My day job writing for television prospered as well, as I excelled creatively and professionally. Yes, everything I’ve ever written has been done fully medicated – be it for television, dailies, weeklies, or magazines. It’s how I connect with that place. I don’t know how it works and I don’t care, I’m just grateful.
My newfound health had me yearning for a different life and soon my daughter and I made the move to Northern California and Humboldt County, where she enrolled in college and I began writing for newspapers.

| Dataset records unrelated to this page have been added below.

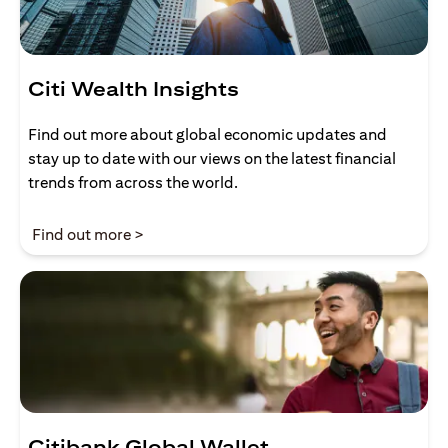
Citi Wealth Insights
Find out more about global economic updates and
stay up to date with our views on the latest financial
trends from across the world.
(opens in a new tab)
Find out more >
Citibank Global Wallet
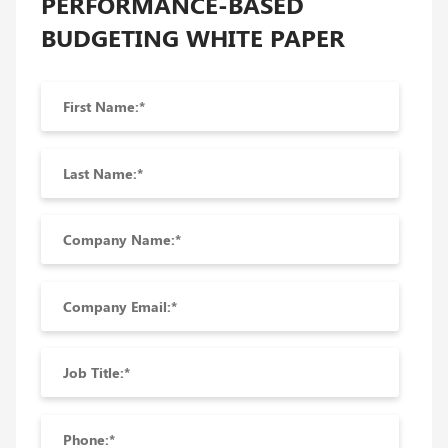
PERFORMANCE-BASED
BUDGETING WHITE PAPER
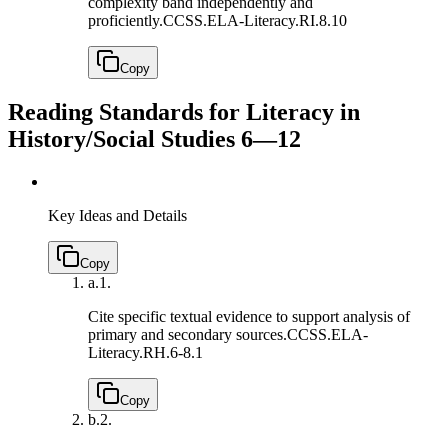
complexity band independently and
proficiently.
CCSS.ELA-Literacy.RI.8.10
Copy
Reading Standards for Literacy in
History/Social Studies 6—12
Key Ideas and Details
Copy
a.
1.
Cite specific textual evidence to support analysis of
primary and secondary sources.
CCSS.ELA-
Literacy.RH.6-8.1
Copy
b.
2.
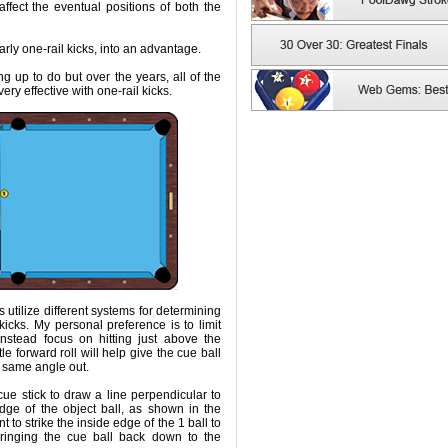
ffect the eventual positions of both the
arly one-rail kicks, into an advantage.
ng up to do but over the years, all of the
ry effective with one-rail kicks.
s utilize different systems for determining
icks. My personal preference is to limit
nstead focus on hitting just above the
ttle forward roll will help give the cue ball
 same angle out.
ue stick to draw a line perpendicular to
dge of the object ball, as shown in the
t to strike the inside edge of the 1 ball to
bringing the cue ball back down to the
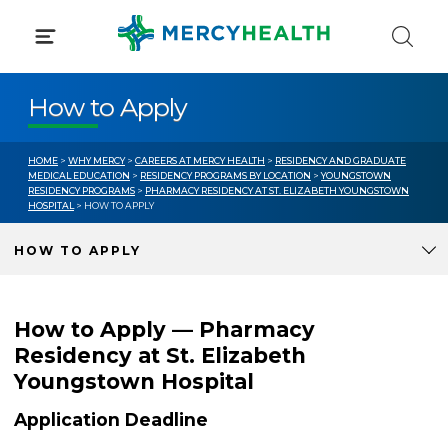
Skip
to
content
How to Apply
HOME
>
WHY MERCY
>
CAREERS AT MERCY HEALTH
>
RESIDENCY AND GRADUATE
MEDICAL EDUCATION
>
RESIDENCY PROGRAMS BY LOCATION
>
YOUNGSTOWN
RESIDENCY PROGRAMS
>
PHARMACY RESIDENCY AT ST. ELIZABETH YOUNGSTOWN
HOSPITAL
> HOW TO APPLY
HOW TO APPLY
How to Apply — Pharmacy
Residency at St. Elizabeth
Youngstown Hospital
Application Deadline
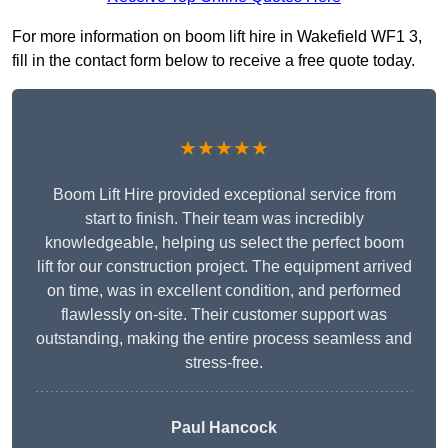
For more information on boom lift hire in Wakefield WF1 3,
fill in the contact form below to receive a free quote today.
★★★★★
Boom Lift Hire provided exceptional service from
start to finish. Their team was incredibly
knowledgeable, helping us select the perfect boom
lift for our construction project. The equipment arrived
on time, was in excellent condition, and performed
flawlessly on-site. Their customer support was
outstanding, making the entire process seamless and
stress-free.
Paul Hancock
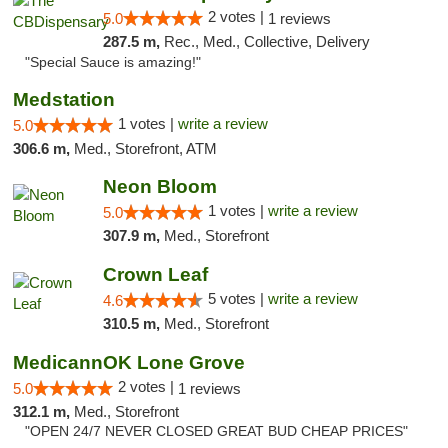
2 votes |
5.0
1 reviews
287.5 m,
Rec., Med., Collective, Delivery
"Special Sauce is amazing!"
Medstation
1 votes |
write a review
5.0
306.6 m,
Med., Storefront, ATM
Neon Bloom
1 votes |
write a review
5.0
307.9 m,
Med., Storefront
Crown Leaf
5 votes |
write a review
4.6
310.5 m,
Med., Storefront
MedicannOK Lone Grove
2 votes |
5.0
1 reviews
312.1 m,
Med., Storefront
"OPEN 24/7 NEVER CLOSED GREAT BUD CHEAP PRICES"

Humboldt is synonymous with Cannabis and I slowly realized that most of my co-workers above and below the administrative line were involved somehow in the industry out of need. Humboldt is a rural area and the hunting, fishing, and lumber industries were a shadow of what they once were.
Minimum wage jobs beg subsidizing, and savvy residents grow, trim, and make product to get by. And though I’ve never grown, I’ve learned the ins and outs and this region and its estimated 14 billion dollar industry. As a features writer covering human interest stories in the county, when the daily newspaper I was writing for began to lay off staff, I was the first to be let go.
But the muse persisted, and soon I began writing a series for a local weekly titled, “Behind the Curtain,” with a play on words of the “Redwood Curtain,” the protective shroud that keeps Humboldt so very rural and cozily covert. The series also began my newfound career in writing about Cannabis as medicine. Today I write internationally on the subject, penning many stories each month for magazines profiling everything to do with good medicine. Smoking made me feel better physically, but it also helped me find my artistic center once again – and that, in turn, made me emotionally happier.
At 50 I could not have found my medicine at a better time, for that’s when the body begins to change and weaken and Cannabis acts almost as a “Fountain of Youth,” if you will. It’s a rejuvenator of the body and rights the wrongs that cause us to have myriad modern day ailments that seem to lead everyone to pain, depression, and deathful disease. And for finding one’s muse, it’s a must, with the moral of this story being, if you have found your medicine, smoke-up, eat your weed, be happy and healthy. Your weed will never let you down.